How do you remove duplicates from a list whilst preserving order?

Tags:

python

list

duplicates

unique

Is there a built-in that removes duplicates from list in Python, whilst preserving order? I know that I can use a set to remove duplicates, but that destroys the original order. I also know that I can roll my own like this:

def uniq(input):   output = []   for x in input:     if x not in output:       output.append(x)   return output

(Thanks to unwind for that code sample.)

But I'd like to avail myself of a built-in or a more Pythonic idiom if possible.

Related question: In Python, what is the fastest algorithm for removing duplicates from a list so that all elements are unique while preserving order?

448

asked Jan 26 '09 15:01

Josh Glover

2 Answers

Here you have some alternatives: http://www.peterbe.com/plog/uniqifiers-benchmark

Fastest one:

def f7(seq):     seen = set()     seen_add = seen.add     return [x for x in seq if not (x in seen or seen_add(x))]
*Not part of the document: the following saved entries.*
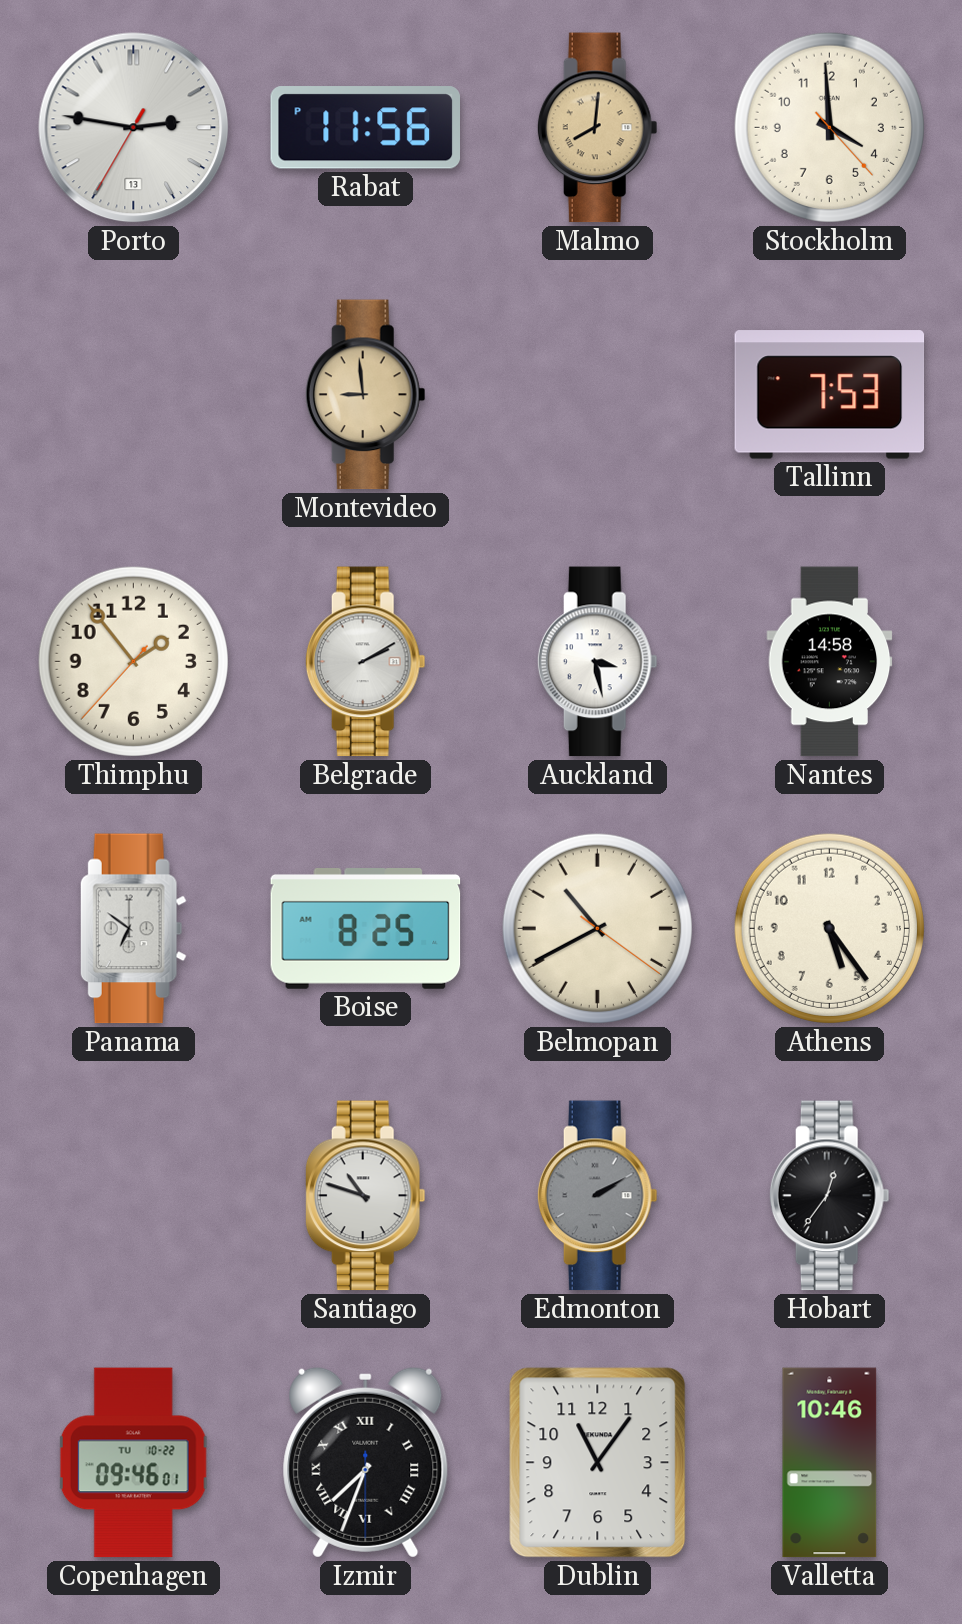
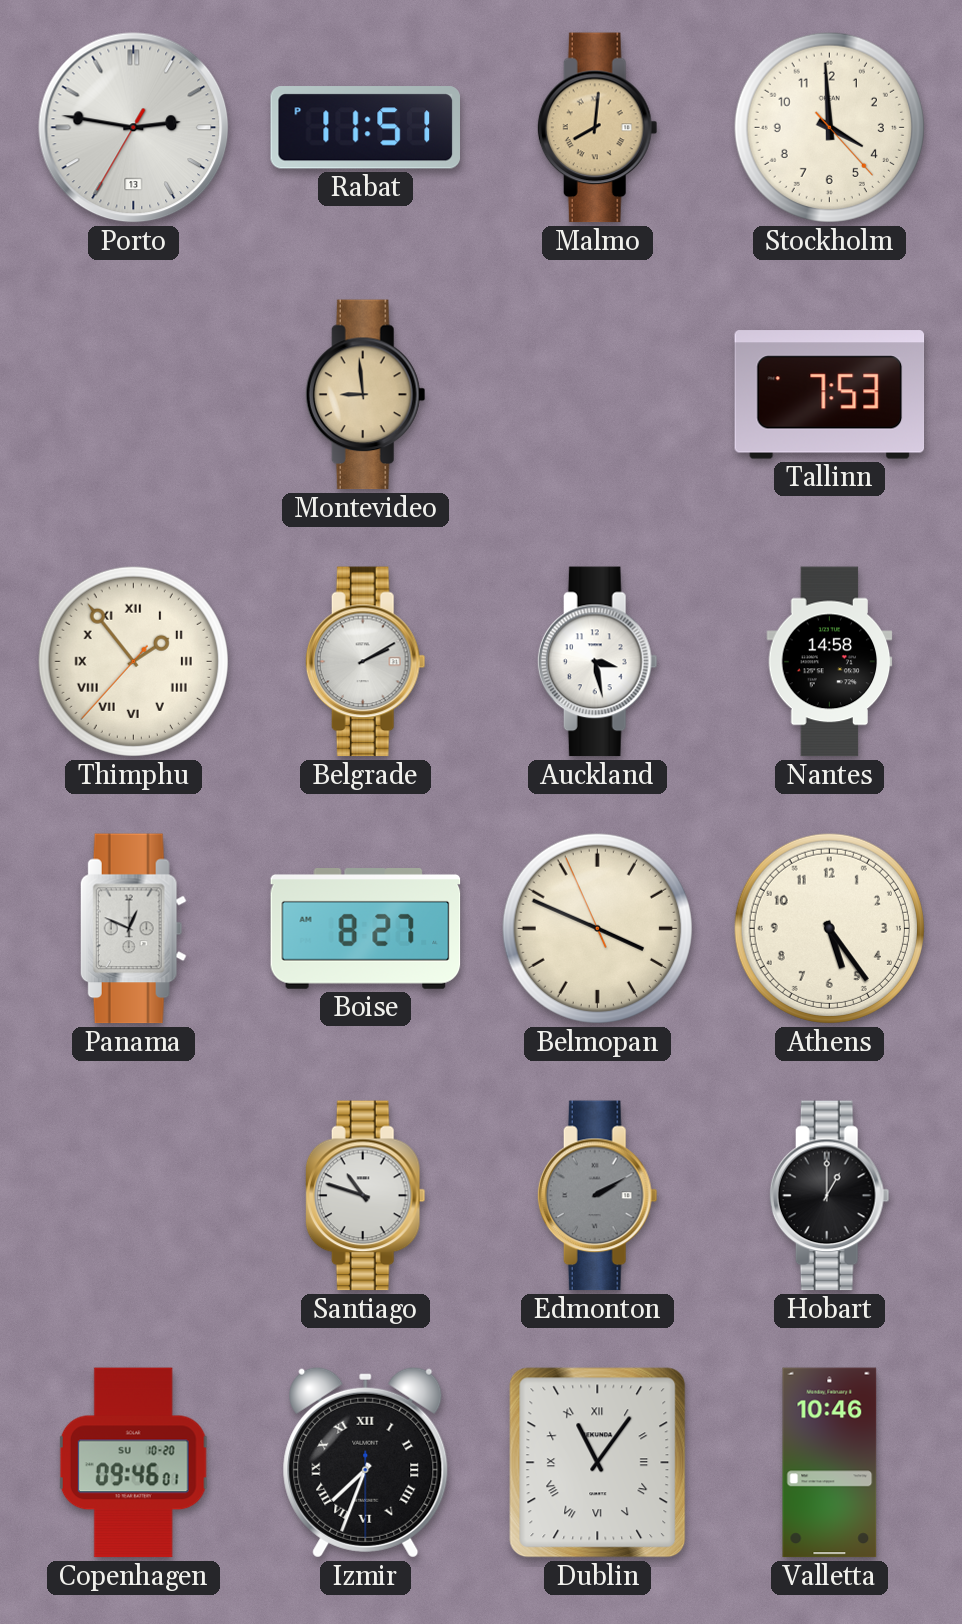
Rabat: 11:56 -> 11:51
Thimphu numerals: Arabic -> Roman
Panama: 6:51 -> 12:49
Boise: 8:25 -> 8:27
Belmopan: 10:40 -> 3:48
Hobart: 12:36 -> 1:00
Copenhagen date: TU 10-22 -> SU 10-20
Dublin numerals: Arabic -> Roman
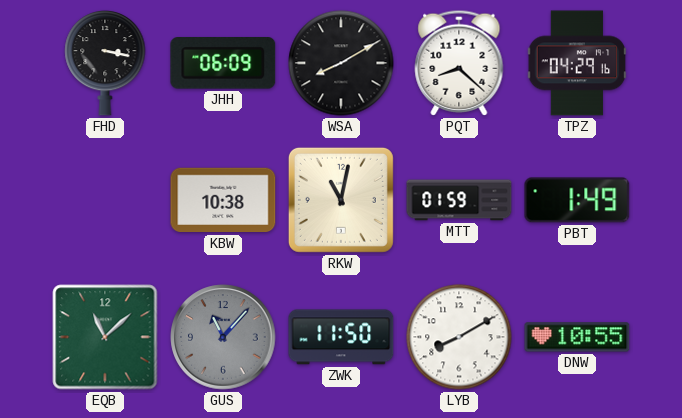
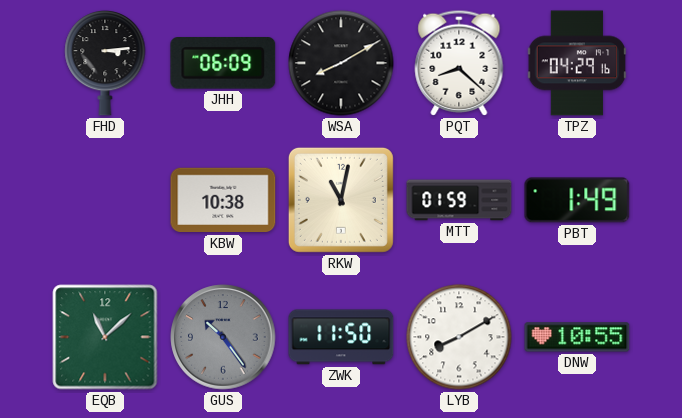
FHD: 3:17 -> 3:14
GUS: 11:07 -> 10:24
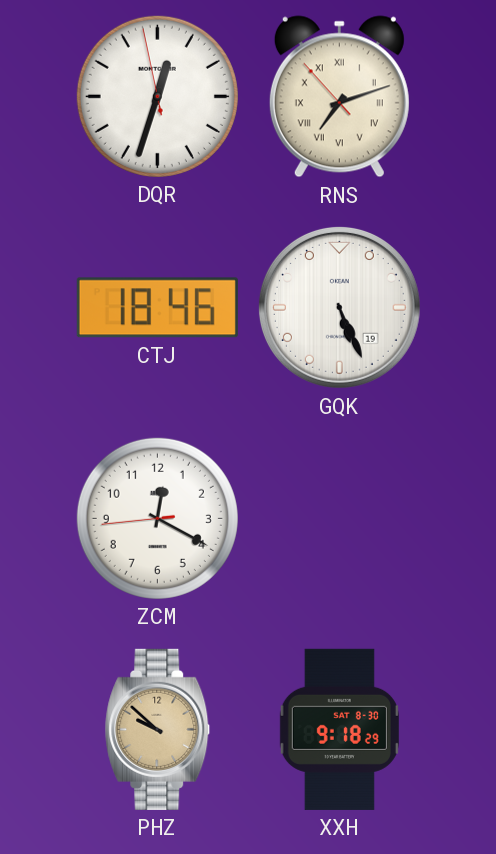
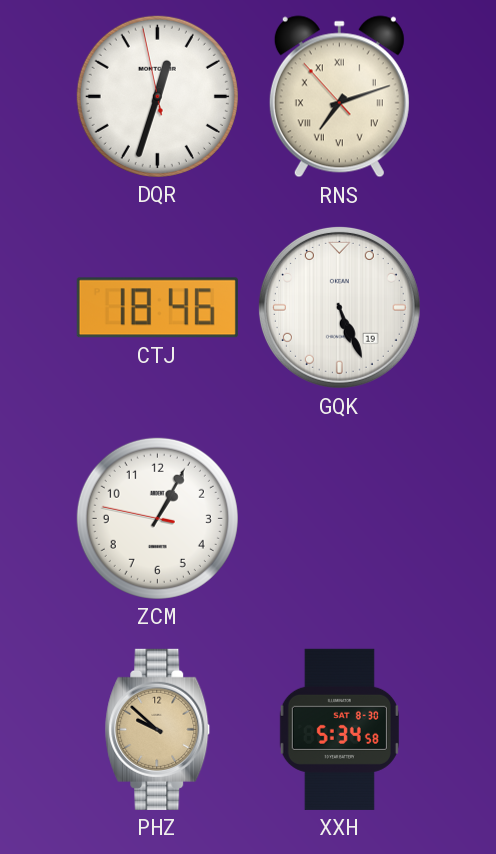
ZCM: 12:19 -> 1:04
XXH: 9:18 -> 5:34
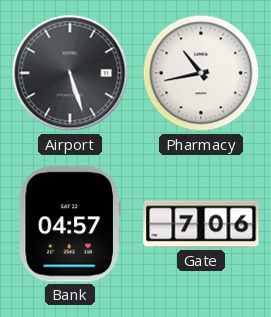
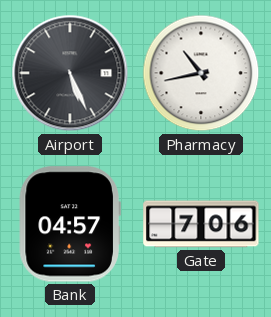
Airport: 5:27 -> 5:26
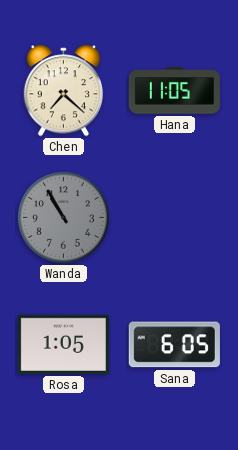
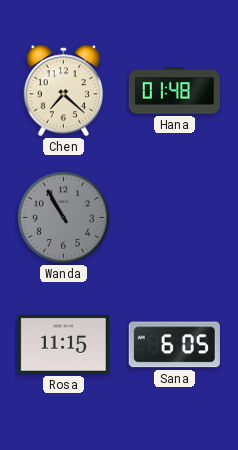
Hana: 11:05 -> 01:48
Rosa: 1:05 -> 11:15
Why assign seen.add to seen_add instead of just calling seen.add? Python is a dynamic language, and resolving seen.add each iteration is more costly than resolving a local variable. seen.add could have changed between iterations, and the runtime isn't smart enough to rule that out. To play it safe, it has to check the object each time.

If you plan on using this function a lot on the same dataset, perhaps you would be better off with an ordered set: http://code.activestate.com/recipes/528878/

O(1) insertion, deletion and member-check per operation.

(Small additional note: seen.add() always returns None, so the or above is there only as a way to attempt a set update, and not as an integral part of the logical test.)

185

answered Sep 20 '22 19:09

Markus Jarderot

The best solution varies by Python version and environment constraints:

Python 3.7+ (and most interpreters supporting 3.6, as an implementation detail):

First introduced in PyPy 2.5.0, and adopted in CPython 3.6 as an implementation detail, before being made a language guarantee in Python 3.7, plain dict is insertion-ordered, and even more efficient than the (also C implemented as of CPython 3.5) collections.OrderedDict. So the fastest solution, by far, is also the simplest:

>>> items = [1, 2, 0, 1, 3, 2] >>> list(dict.fromkeys(items))  # Or [*dict.fromkeys(items)] if you prefer [1, 2, 0, 3]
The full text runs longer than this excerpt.